→ **BRIEF**: Omitting all images, give the entries that follow again exactly as they read.

→ **SUPPLIED RECORDS**:
#####
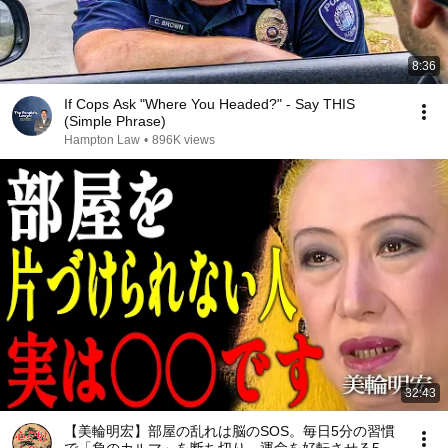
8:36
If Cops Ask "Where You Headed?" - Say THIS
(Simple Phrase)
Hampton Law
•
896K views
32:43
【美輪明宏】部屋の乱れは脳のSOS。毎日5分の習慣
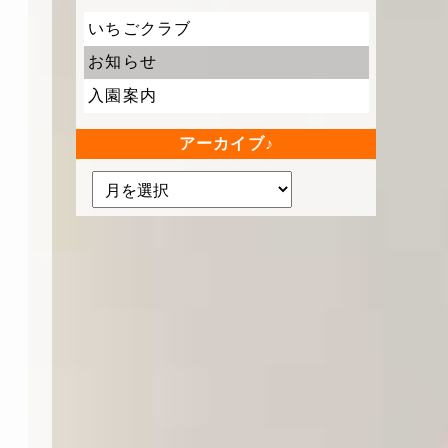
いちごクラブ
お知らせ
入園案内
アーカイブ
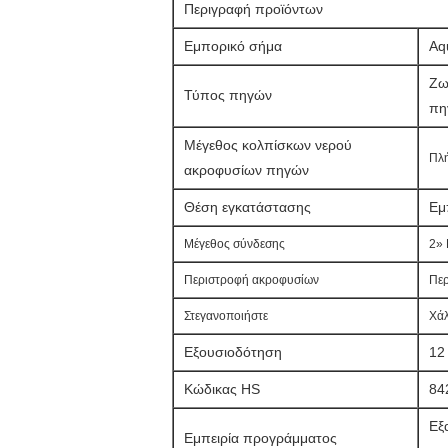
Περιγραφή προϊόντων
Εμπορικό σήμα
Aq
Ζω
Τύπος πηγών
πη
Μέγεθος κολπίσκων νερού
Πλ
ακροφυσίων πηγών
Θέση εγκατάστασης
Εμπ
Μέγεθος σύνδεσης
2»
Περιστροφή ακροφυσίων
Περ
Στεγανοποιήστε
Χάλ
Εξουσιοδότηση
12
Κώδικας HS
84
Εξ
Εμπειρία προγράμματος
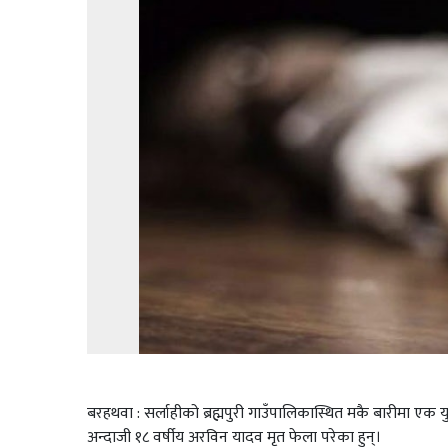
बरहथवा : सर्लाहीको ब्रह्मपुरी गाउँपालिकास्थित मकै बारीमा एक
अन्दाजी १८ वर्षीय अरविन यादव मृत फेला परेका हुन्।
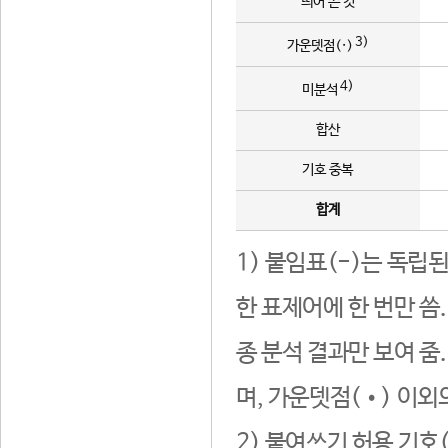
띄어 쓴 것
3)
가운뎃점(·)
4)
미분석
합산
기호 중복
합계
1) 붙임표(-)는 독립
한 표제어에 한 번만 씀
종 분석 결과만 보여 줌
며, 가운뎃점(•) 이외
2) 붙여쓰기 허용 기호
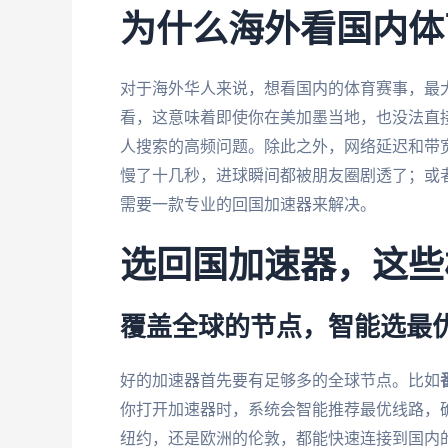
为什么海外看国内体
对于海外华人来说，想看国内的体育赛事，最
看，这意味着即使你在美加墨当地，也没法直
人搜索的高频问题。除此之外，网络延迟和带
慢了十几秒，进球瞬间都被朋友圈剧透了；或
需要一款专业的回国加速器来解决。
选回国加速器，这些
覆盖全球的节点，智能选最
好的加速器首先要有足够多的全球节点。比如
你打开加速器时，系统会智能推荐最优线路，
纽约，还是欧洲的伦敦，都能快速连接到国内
#####
→ **EXERCISE ANSWER**:
8:36
If Cops Ask "Where You Headed?" - Say THIS
(Simple Phrase)
Hampton Law
•
896K views
32:43
【美輪明宏】部屋の乱れは脳のSOS。毎日5分の習慣
いちごクラブ
お知らせ
入園案内
アーカイブ
Περιγραφή προϊόντων
Εμπορικό σήμα
Aq
Ζω
Τύπος πηγών
πη
Μέγεθος κολπίσκων νερού
Πλ
ακροφυσίων πηγών
Θέση εγκατάστασης
Εμπ
Μέγεθος σύνδεσης
2»
Περιστροφή ακροφυσίων
Περ
Στεγανοποιήστε
Χάλ
Εξουσιοδότηση
12
Κώδικας HS
84
Εξ
Εμπειρία προγράμματος
बरहथवा : सर्लाहीको ब्रह्मपुरी गाउँपालिकास्थित मकै बारीमा एक
अन्दाजी १८ वर्षीय अरविन यादव मृत फेला परेका हुन्।
띄어 쓴 것
3)
가운뎃점(·)
4)
미분석
합산
기호 중복
합계
1) 붙임표(-)는 독립
한 표제어에 한 번만 씀
종 분석 결과만 보여 줌
며, 가운뎃점(•) 이외
2) 붙여쓰기 허용 기호
为什么海外看国内体
对于海外华人来说，想看国内的体育赛事，最
看，这意味着即使你在美加墨当地，也没法直
人搜索的高频问题。除此之外，网络延迟和带
慢了十几秒，进球瞬间都被朋友圈剧透了；或
需要一款专业的回国加速器来解决。
选回国加速器，这些
覆盖全球的节点，智能选最
好的加速器首先要有足够多的全球节点。比如
你打开加速器时，系统会智能推荐最优线路，
纽约，还是欧洲的伦敦，都能快速连接到国内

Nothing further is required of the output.